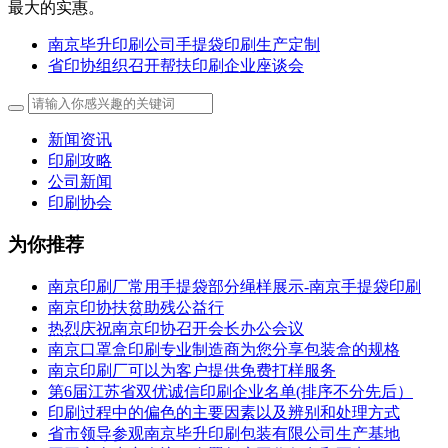
最大的实惠。
南京毕升印刷公司手提袋印刷生产定制
省印协组织召开帮扶印刷企业座谈会
新闻资讯
印刷攻略
公司新闻
印刷协会
为你推荐
南京印刷厂常用手提袋部分绳样展示-南京手提袋印刷
南京印协扶贫助残公益行
热烈庆祝南京印协召开会长办公会议
南京口罩盒印刷专业制造商为您分享包装盒的规格
南京印刷厂可以为客户提供免费打样服务
第6届江苏省双优诚信印刷企业名单(排序不分先后）
印刷过程中的偏色的主要因素以及辨别和处理方式
省市领导参观南京毕升印刷包装有限公司生产基地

__What the exercise asks__.
Each record must be repeated verbatim, and no picture may appear in the copy.

__Written solution__.
最大的实惠。
南京毕升印刷公司手提袋印刷生产定制
省印协组织召开帮扶印刷企业座谈会
新闻资讯
印刷攻略
公司新闻
印刷协会
为你推荐
南京印刷厂常用手提袋部分绳样展示-南京手提袋印刷
南京印协扶贫助残公益行
热烈庆祝南京印协召开会长办公会议
南京口罩盒印刷专业制造商为您分享包装盒的规格
南京印刷厂可以为客户提供免费打样服务
第6届江苏省双优诚信印刷企业名单(排序不分先后）
印刷过程中的偏色的主要因素以及辨别和处理方式
省市领导参观南京毕升印刷包装有限公司生产基地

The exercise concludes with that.